* _STORED DATA_

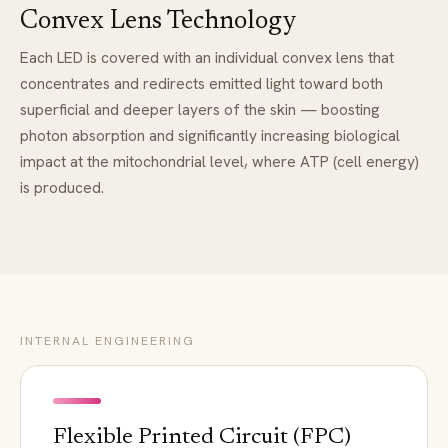
Convex Lens Technology
Each LED is covered with an individual convex lens that
concentrates and redirects emitted light toward both
superficial and deeper layers of the skin — boosting
photon absorption and significantly increasing biological
impact at the mitochondrial level, where ATP (cell energy)
is produced.
INTERNAL ENGINEERING
Flexible Printed Circuit (FPC)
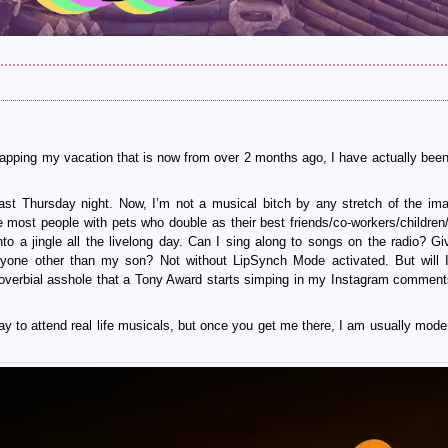
ecapping my vacation that is now from over 2 months ago, I have actually been 
st Thursday night. Now, I’m not a musical bitch by any stretch of the ima
e most people with pets who double as their best friends/co-workers/children/s
nto a jingle all the livelong day. Can I sing along to songs on the radio? G
one other than my son? Not without LipSynch Mode activated. But will 
roverbial asshole that a Tony Award starts simping in my Instagram comme
ay to attend real life musicals, but once you get me there, I am usually moder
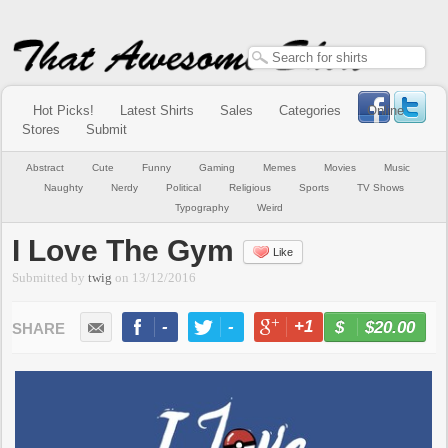
Hot Picks!
Latest Shirts
Sales
Categories
Online
Stores
Submit
Abstract
Cute
Funny
Gaming
Memes
Movies
Music
Naughty
Nerdy
Political
Religious
Sports
TV Shows
Typography
Weird
I Love The Gym
Like
Submitted by
twig
on
13/12/2016
-
-
+1
-
$20.00
BUY NOW
LIKE
TWEET
+1
PIN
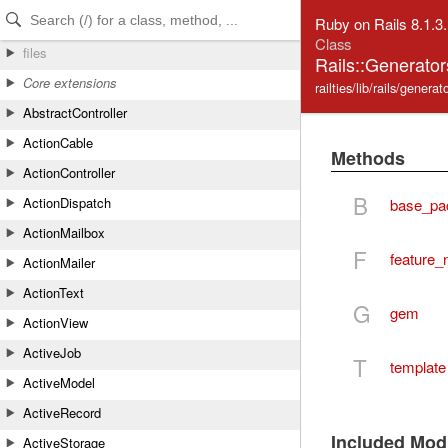
Skip to Content
Skip to Search
Ruby on Rails 8.1.3
Class
files
Rails::Generator
Core extensions
railties/lib/rails/genera
AbstractController
ActionCable
Methods
ActionController
B
ActionDispatch
base_pa
ActionMailbox
F
feature
ActionMailer
ActionText
G
gem
ActionView
ActiveJob
T
template
ActiveModel
ActiveRecord
Included Mod
ActiveStorage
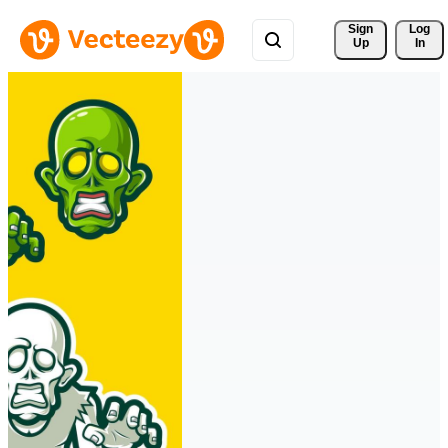
Sign 
Log
Up
In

* _WHAT IS BEING ASKED_
What lines above hold the word "that"? Pull each one out.

* _RESPONSE TO THIS TASK_
Each LED is covered with an individual convex lens that
ecapping my vacation that is now from over 2 months ago, I have actually been 
roverbial asshole that a Tony Award starts simping in my Instagram comme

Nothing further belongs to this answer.